The Master of beyondDivinity of the Egyptian Pantheon. God of deaths in the religion of ancient Egypt, Osiris is the hero of a legend which made it popular during all Antiquity.
What we know of the beginnings of the Egyptian religion, and of Osiris in particular, indicates to us that this god did not play, at the origin, a very important part in the concert of the divinities of old Egypt. It was then the incarnation of the fertilizing powers of the ground, the god of the vegetation and the plants.
Quickly, the influence of Osiris extends to many places from worship where it supplants the other gods and inherits their functions. In Busiris, it replaces old Andjety, god-king of which it takes the quality of sovereign of primitive Times. In Héliopolis, it is integrated in the group of the gods resulting from local theology and takes Isis like sister and wife. In Memphis, it is assimilated to the funerary shape of the Ptah god and is essential like god of deaths. In Abydos, it completely eclipses Khentamentiou, owner of deaths and regent of the necropoles, and becomes the first of the funerary gods. Osiris, lord of Abydos, are from now on the Master of beyond, that in front of which very late must pass in judgment. If this judgment is favorable for him, died it in its turn a “Osiris becomes”, to which it god guarantees immortality in his kingdom of eternity. Giving up reconciling the multiple aspects of Osiris, popular mythology worked out around this god a legend, tending to make of it a human character, confronted with death.
The legend osirienne
It can be summarized as follows: become king d' Egypte with the death of his/her Geb father, Osiris spread the good and taught with the men the culture and the respect of the laws and the gods. Seth, the brother of Osiris, became jealous of its glory and plotted against him. Having invited to dine, Seth locked up Osiris in a trunk which it threw to the Nile. Isis, the wife of Osiris, was put then in search of corpse of her husband, found it in the Phoenician port of Byblos and brought back it to Egypt. But Seth discovers the hiding-place and cuts out the corpse in fourteen pieces, which it disperses through the country. The search of Isis begins again: patiently, it recovers the parts of the body of Osiris and, with the assistance of her Nephtys sister, it tries to give again the life to him. This moment, it conceives Horus, the son of Osiris. Horus will avenge his/her father as a Seth combatant during a terrible fight.
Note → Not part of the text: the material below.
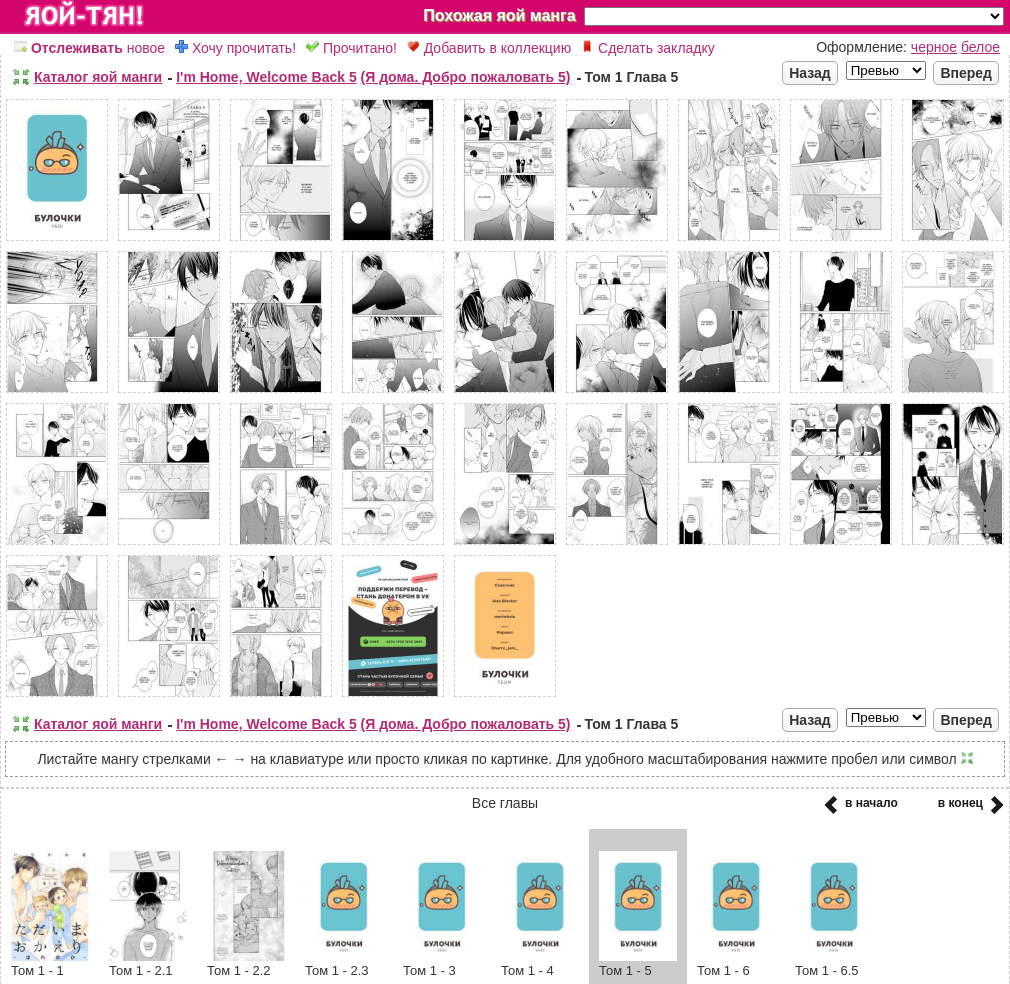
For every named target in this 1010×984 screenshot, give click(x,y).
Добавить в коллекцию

Each year, one celebrated Osiris with Abydos; certain public festivals evoked an episode of the legend osirienne. Others, more secret, proceeded in the temple and associated the resurrection of Osiris with that of the vegetation, reappearing after the rising. Transmitted by Plutarque in its Isis and Osiris, the legend osirienne with known a great favor near the Greeks and of the Romans, who raised many sanctuaries with these two divinities. The iconography always represents Osiris under the same features: moulded in a white dress, arms crosseds on the chest, holding a sceptre and a whip; capped crown of High-Egypt and framed by two feathers, its head, of green color, wears a long braided beard. God of the vegetation, sovereign of the world of eternity, very human hero of a legend which charmed the hearts, Osiris is surely one of the most known gods of ancient Egypt.